In this Federal example, our big brother bill is 60 years old. He decides to retire in 1996 and he has a total retirement asset pool of $1 million. His investments are invested in a broad market index. Let’s call it the S and P 500 many people are familiar with that benchmark index and bill withdraws his income out at 4% per year. But remember inflation, Bill’s gonna think about inflation, and he’s going to say that I want to step my income up each year, 3% to adjust for inflation. His little sister, Jill also decides to retire at age 60. She has a million dollars. Also her investments are the same as her big brother. Billy gave her some good financial advice and she decided to buy into a broad market index fund also. And she also factors her withdrawals for inflation at 3%. But I want to go back up to one important difference between big brother, bill and little sister, Jill big brother, bill retired in 1996, little sister, Jill.

However had to wait three more years before she could retire and retired in 1999. In this slide, we see how market volatility can impact retirement positively big brother, bill retires in 1996. And you see his one year index return amount in the first year of 20 point 26 positive. He follows that up with an additional three more years of positive numbers, and then he experiences bubble that many of you may remember from 2000, 2001 in 2002, and he loses approximately 50% of his investment portfolio. But do you see how his year end account value on the far right has grown during those first four years? He had a great sequence of returns in his first four years before experiencing a negative in 2017. His year end value in his account was 1,894,000. He had an average one year index return of 8.9%. And his total withdrawals were 1 million, 221,470.

I, his total change in account value was a positive 89.45%. Bill has had a sequence of returns and has very little worry about running out of money and retirement. Going back to little sister Jill though, who retired in 1999 only experienced one of the positive years that our big brother bill did. She got a positive 19.5, 3% in the first year. However, it was followed up by bubble where 50% of her portfolio was lost. Over those three years. She also had a loss in 2008 of 38%. And her sequence was not as good as big brother bill, because what we see at the end of her time period in 2017 as a comparison was that she only had $257,000 left in retirement. Her one year average was 6.05%, which wouldn’t be bad except for the fact that she only has a little bit of money left. Now at a relatively young age in retirement, her total withdrawals were slightly over a million dollars and her total change in account value though was a negative 74.29% all because of a negative sequence of returns. So I told you, sequence of returns, risk can affect you positively or negatively.
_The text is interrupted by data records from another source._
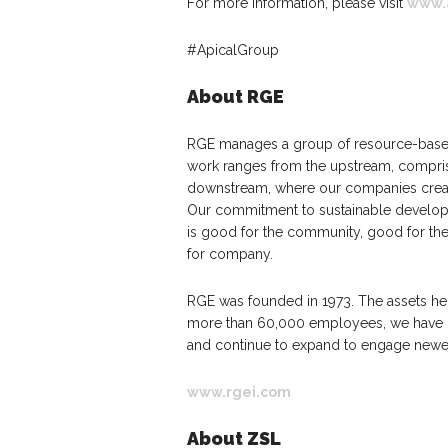
For more information, please visit
www.
#ApicalGroup
About RGE
RGE manages a group of resource-based
work ranges from the upstream, compris
downstream, where our companies create
Our commitment to sustainable developm
is good for the community, good for th
for company.
RGE was founded in 1973. The assets h
more than 60,000 employees, we have op
and continue to expand to engage newe
www.rgei.com
About ZSL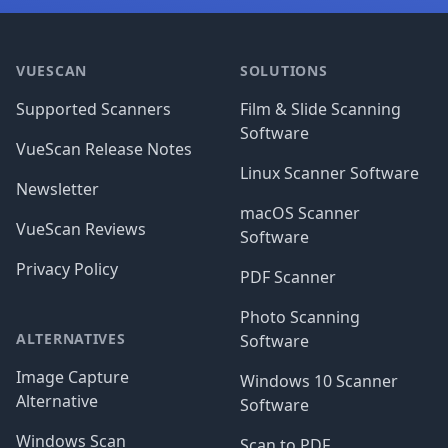
Footer
VUESCAN
SOLUTIONS
Supported Scanners
Film & Slide Scanning
Software
VueScan Release Notes
Linux Scanner Software
Newsletter
macOS Scanner
VueScan Reviews
Software
Privacy Policy
PDF Scanner
Photo Scanning
ALTERNATIVES
Software
Image Capture
Windows 10 Scanner
Alternative
Software
Windows Scan
Scan to PDF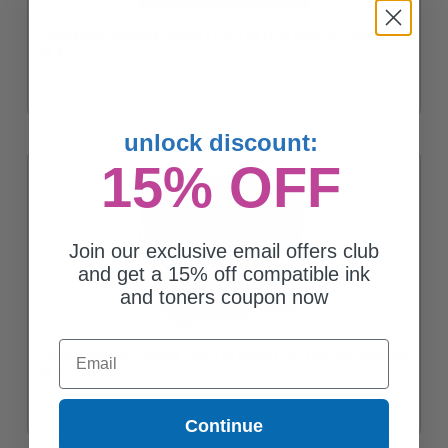
Compatible Magenta Brother LC3017M High Yield Ink Cartridge
$9.32
unlock discount:
15% OFF
Join our exclusive email offers club
and get a 15% off compatible ink
and toners coupon now
Email
Compatible Cyan Brother LC3019C Super High Yield Ink Cartridge
$8.21
Continue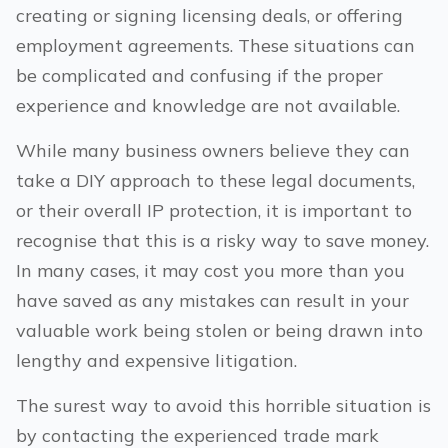
creating or signing licensing deals, or offering
employment agreements. These situations can
be complicated and confusing if the proper
experience and knowledge are not available.
While many business owners believe they can
take a DIY approach to these legal documents,
or their overall IP protection, it is important to
recognise that this is a risky way to save money.
In many cases, it may cost you more than you
have saved as any mistakes can result in your
valuable work being stolen or being drawn into
lengthy and expensive litigation.
The surest way to avoid this horrible situation is
by contacting the experienced trade mark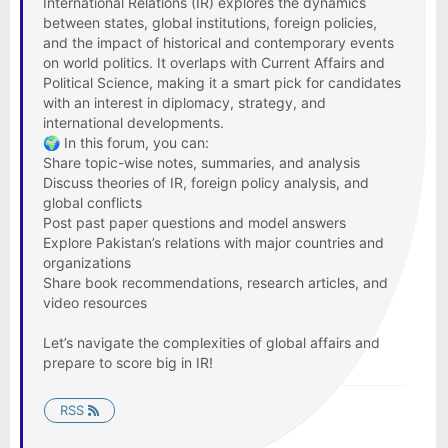
International Relations (IR) explores the dynamics
between states, global institutions, foreign policies,
and the impact of historical and contemporary events
on world politics. It overlaps with Current Affairs and
Political Science, making it a smart pick for candidates
with an interest in diplomacy, strategy, and
international developments.
🌍 In this forum, you can:
Share topic-wise notes, summaries, and analysis
Discuss theories of IR, foreign policy analysis, and
global conflicts
Post past paper questions and model answers
Explore Pakistan’s relations with major countries and
organizations
Share book recommendations, research articles, and
video resources
Let’s navigate the complexities of global affairs and
prepare to score big in IR!
RSS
Now that we’ve seen the effects of sequence of returns risk on income planning for big brother Bill and little sister Jill, I need to encourage you to complete all the topics to finish module number two, complete and pass your module number two quiz, and then stay tuned in module three to learn a solution for little sister Jill’s issue of poor sequence of returns risk early in retirement. Little sister Jill can apply income allocation theories to her investment portfolio earmarked to provide retirement income before she retires, and then teach us how to create an opportunity for improvement of increased income potential, and at the same time, reduce the risk of running out of money in retirement. If you have any questions on any of the information in this module, please click on the “ask a question” button or fill out the form below.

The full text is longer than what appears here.